In the wake of San Bernardino, Islamic State affiliates have been connected to 19 "terrorist plots or attacks here at home," McCaul said. 

"These include plans to murder tourists on Florida beaches, to set off pipe bombs on Capitol Hill, to detonate explosives at New York City landmarks, and to live-stream an attack at an American college campus," he said.

This year has been the "single most active year for homegrown terror we have ever tracked," according to McCaul, who said "there were more homegrown terror cases in the first six months of 2015 than any full year since 9/11."

McCaul went on to blast the Obama administration for failing to take concrete steps to battle the Islamic State and prevent further attacks on the United States.

"I was disappointed last night when the president failed to lay out any new steps to fight this menace," he said. "Instead, he doubled down on a strategy of hesitancy and half-measures."

He said the mass shooting in San Bernardino should serve as a "wake-up call" to Americans and U.S. lawmakers.

"This attack should not just be a wake-up call. It should be a call to action.
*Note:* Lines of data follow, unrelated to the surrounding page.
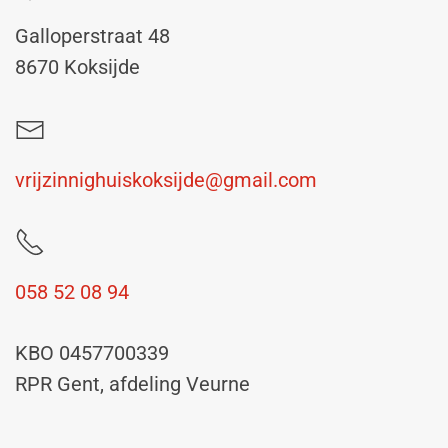
Galloperstraat 48
8670 Koksijde
vrijzinnighuiskoksijde@gmail.com
058 52 08 94
KBO 0457700339
RPR Gent, afdeling Veurne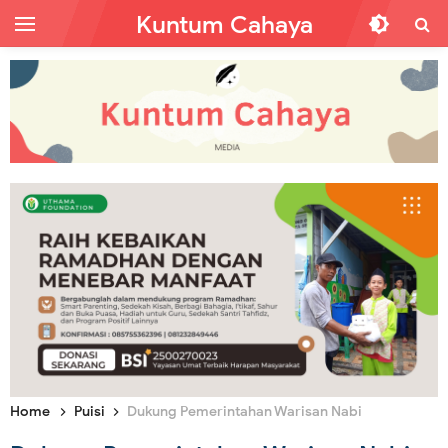
Kuntum Cahaya
Home
Puisi
Dukung Pemerintahan Warisan Nabi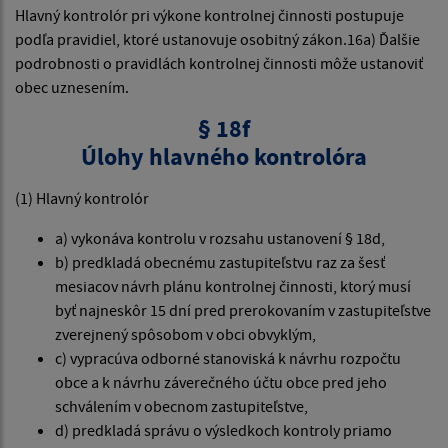
Hlavný kontrolór pri výkone kontrolnej činnosti postupuje
podľa pravidiel, ktoré ustanovuje osobitný zákon.16a) Ďalšie
podrobnosti o pravidlách kontrolnej činnosti môže ustanoviť
obec uznesením.
§ 18f
Úlohy hlavného kontrolóra
(1) Hlavný kontrolór
a) vykonáva kontrolu v rozsahu ustanovení § 18d,
b) predkladá obecnému zastupiteľstvu raz za šesť
mesiacov návrh plánu kontrolnej činnosti, ktorý musí
byť najneskôr 15 dní pred prerokovaním v zastupiteľstve
zverejnený spôsobom v obci obvyklým,
c) vypracúva odborné stanoviská k návrhu rozpočtu
obce a k návrhu záverečného účtu obce pred jeho
schválením v obecnom zastupiteľstve,
d) predkladá správu o výsledkoch kontroly priamo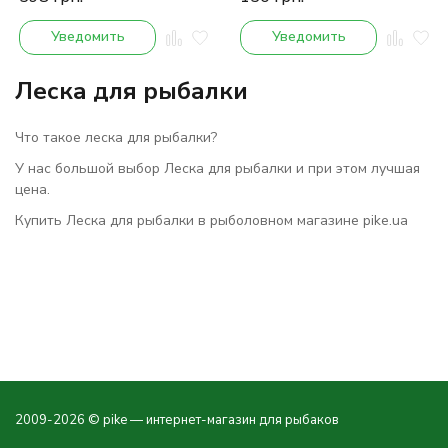
Уведомить
Уведомить
Леска для рыбалки
Что такое леска для рыбалки?
У нас большой выбор Леска для рыбалки и при этом лучшая
цена.
Купить Леска для рыбалки в рыболовном магазине pike.ua
2009-2026 © pike — интернет-магазин для рыбаков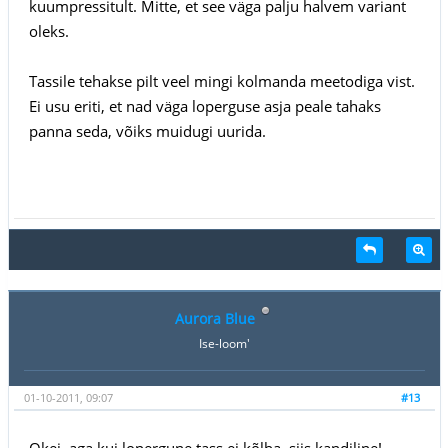
kuumpressitult. Mitte, et see väga palju halvem variant
oleks.
Tassile tehakse pilt veel mingi kolmanda meetodiga vist.
Ei usu eriti, et nad väga loperguse asja peale tahaks
panna seda, võiks muidugi uurida.
Aurora Blue
Ise-loom'
01-10-2011, 09:07
#13
Okei, aga kui lopergune tass ei kõlba, siis kandiline!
For far too long, we have allowed extremists to reclaim their momentum, surging from terrorist cells into full-fledged terrorist armies," McCaul said.

"As a result, I believe the state of our homeland is increasingly not secure, and I believe 2015 will be seen as a watershed year in this long war—the year when our enemies gained an upper hand and when the spread of terror once again awoke the West."

McCaul lambasted some of his congressional colleagues for denying that the United States is under attack by terrorist forces.

"We are not acting early enough to keep terrorist groups from spreading, and there are some in Washington who are in denial about the threat we face," he said.

The Obama administration has repeatedly said the United States is immune from attacks, despite a series of incidents fueled by extremist ideology.

"I have had enough," McCaul said. "We cannot be blind to the threat before us. ISIS is not contained—it is expanding at great cost to the free world. In November, the group managed to conduct three major terrorist attacks on three separate continents in just three weeks."

The Islamic State "is now more dangerous than al Qaeda ever was under Osama bin Laden," McCaul said, adding that the terror group’s extremist ideology has "spread into the West, including into the United States."